> **Activity**:
Copy each line below in which the string "Замена" occurs.

____

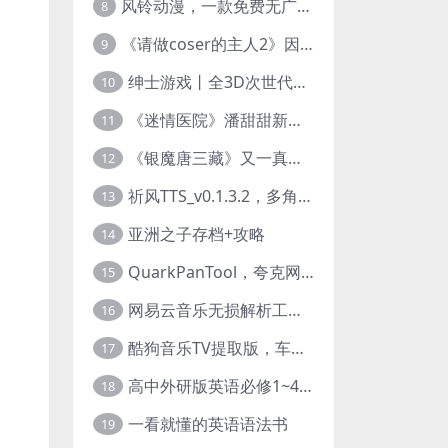
风铃动漫，一款免费无广告的电脑端追番神器！
8
《请做coser的主人2》因“C度大”被Steam下架的真人美女互动游戏！
9
绅士游戏丨全3D次世代的黄油大作， 细腻逼真的双人互动狂想曲！
10
《迷情医院》潘甜甜新作？有点刺激的真人美女互动游戏
11
《银魔唐三藏》又一真人美女互动游戏，堪比M豆！
12
祈风TTS_v0.1.3.2，多角色Ai配音神器，丰富的热门音色
13
亚洲之子存档+攻略
14
QuarkPanTool，夸克网盘链接批量转存、分享和下载工具
15
网易云音乐无损解析工具，超清母带音质免费下载
16
酷狗音乐TV提取版，车机+安卓+TV三端会员互通
17
高中外研版英语必修1~4+考试技巧78讲全套视频
18
一看就懂的英语语法书
19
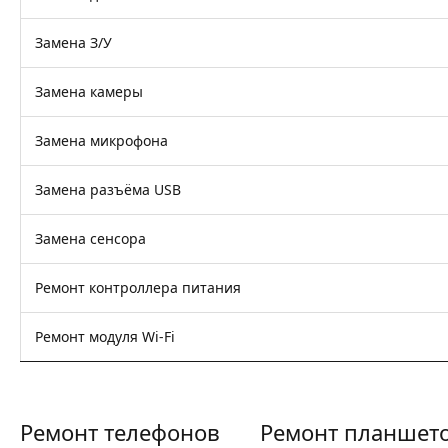
Замена З/У
Замена камеры
Замена микрофона
Замена разъёма USB
Замена сенсора
Ремонт контроллера питания
Ремонт модуля Wi-Fi
Ремонт телефонов
Ремонт планшет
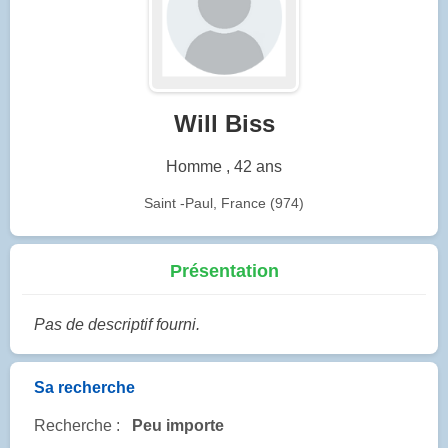
Will Biss
Homme , 42 ans
Saint -Paul, France (974)
Présentation
Pas de descriptif fourni.
Sa recherche
Recherche :
Peu importe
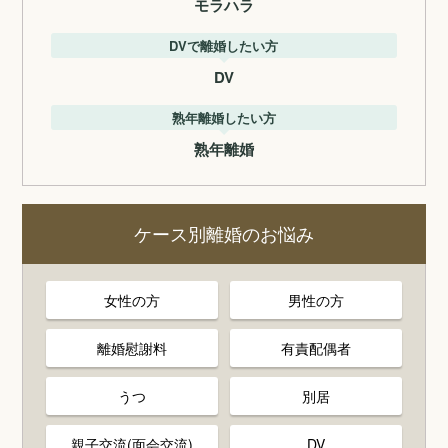
モラハラ
DVで離婚したい方
DV
熟年離婚したい方
熟年離婚
ケース別離婚のお悩み
女性の方
男性の方
離婚慰謝料
有責配偶者
うつ
別居
親子交流(面会交流)
DV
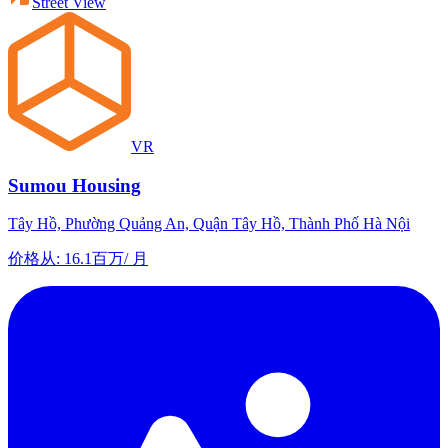
Street View
VR
Sumou Housing
Tây Hồ, Phường Quảng An, Quận Tây Hồ, Thành Phố Hà Nội
价格从
:
16.1百万
/
月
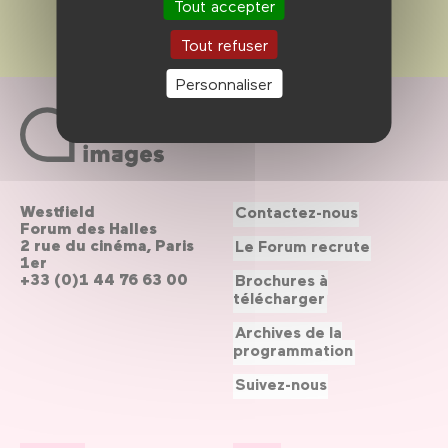
Tout accepter
Tout refuser
Personnaliser
Westfield
Contactez-nous
Forum des Halles
2 rue du cinéma, Paris
Le Forum recrute
1er
+33 (0)1 44 76 63 00
Brochures à
télécharger
Archives de la
programmation
Suivez-nous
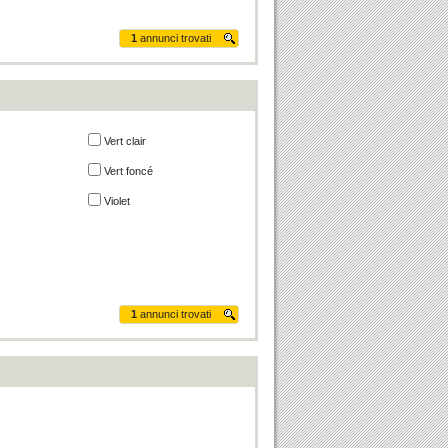
1
annunci trovati
Vert clair
Vert foncé
Violet
1
annunci trovati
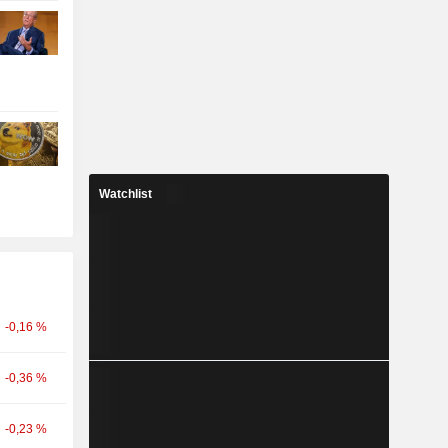
Watchlist
-0,16 %
-0,36 %
-0,23 %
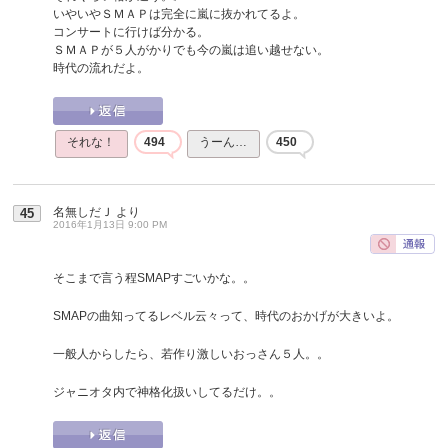
いやいやＳＭＡＰは完全に嵐に抜かれてるよ。
コンサートに行けば分かる。
ＳＭＡＰが５人がかりでも今の嵐は追い越せない。
時代の流れだよ。
それな！
494
うーん…
450
名無しだＪ
より
45
2016年1月13日 9:00 PM
そこまで言う程SMAPすごいかな。。
SMAPの曲知ってるレベル云々って、時代のおかげが大きいよ。
一般人からしたら、若作り激しいおっさん５人。。
ジャニオタ内で神格化扱いしてるだけ。。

____

> **Response**:
Замена З/У
Замена камеры
Замена микрофона
Замена разъёма USB
Замена сенсора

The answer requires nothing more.